Di asuhan asuh dan gereja – serta di lembaga negara yang dijalankan, termasuk rumah sakit dan sekolah residensial – orang yang rentan “seharusnya aman dan diperlakukan dengan penghargaan, martabat, dan belas kasihan,” tambahnya. “Tetapi malah, kalian telah menjadi korban penyalahgunaan dan pengabaian yang mengerikan dan dalam beberapa kasus penyiksaan.”
Temuan dari penyelidikan enam tahun yang diyakini sebagai yang terluas dari penyelidikan sejenis di seluruh dunia adalah “malu nasional,” kata laporan penyelidikan itu. Penyelidikan Selandia Baru mengikuti dua dekade penyelidikan sejenis di seluruh dunia saat bangsa-bangsa berjuang untuk mempertimbangkan pelanggaran otoritas terhadap anak-anak yang dipisahkan dari keluarga mereka dan ditempatkan dalam perawatan.
Dari 650.000 anak-anak dan orang dewasa rentan dalam perawatan negara, asuh, dan gereja Selandia Baru antara tahun 1950 dan 2019 – di negara yang saat ini memiliki populasi 5 juta orang – hampir sepertiga mengalami penyalahgunaan fisik, seksual, verbal, atau psikologis. Banyak lagi dieksploitasi atau diabaikan.
“Kita tidak akan pernah tahu jumlah yang sebenarnya,” kata Chris Hipkins, pemimpin oposisi, kepada Parlemen. “Banyak orang yang masuk ke lembaga negara dan berbasis kepercayaan tidak terdokumentasi. Catatan tidak lengkap, mereka hilang, dan dalam beberapa kasus, ya, mereka dengan sengaja dihancurkan.”

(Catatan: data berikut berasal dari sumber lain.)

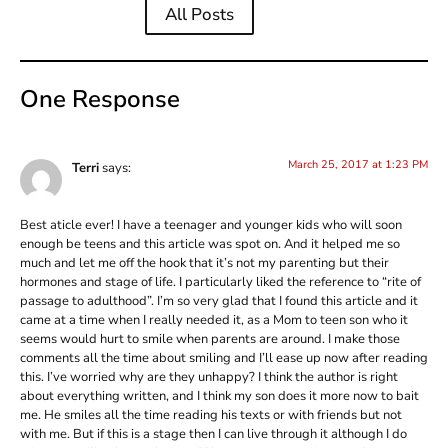
All Posts
One Response
March 25, 2017 at 1:23 PM
Terri
says:
Best aticle ever! I have a teenager and younger kids who will soon
enough be teens and this article was spot on. And it helped me so
much and let me off the hook that it’s not my parenting but their
hormones and stage of life. I particularly liked the reference to “rite of
passage to adulthood”. I’m so very glad that I found this article and it
came at a time when I really needed it, as a Mom to teen son who it
seems would hurt to smile when parents are around. I make those
comments all the time about smiling and I’ll ease up now after reading
this. I’ve worried why are they unhappy? I think the author is right
about everything written, and I think my son does it more now to bait
me. He smiles all the time reading his texts or with friends but not
with me. But if this is a stage then I can live through it although I do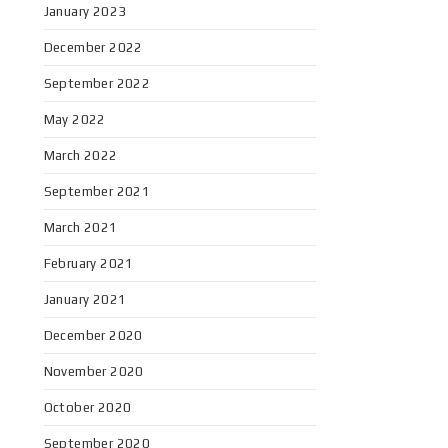
January 2023
December 2022
September 2022
May 2022
March 2022
September 2021
March 2021
February 2021
January 2021
December 2020
November 2020
October 2020
September 2020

Sebagai tanggapan terhadap temuan tersebut, pemerintah Selandia Baru setuju untuk pertama kalinya bahwa perlakuan sejarah terhadap beberapa anak di rumah sakit yang dijalankan negara yang terkenal buruk itu dianggap sebagai penyiksaan – klaim administrasi berturut-turut menolak.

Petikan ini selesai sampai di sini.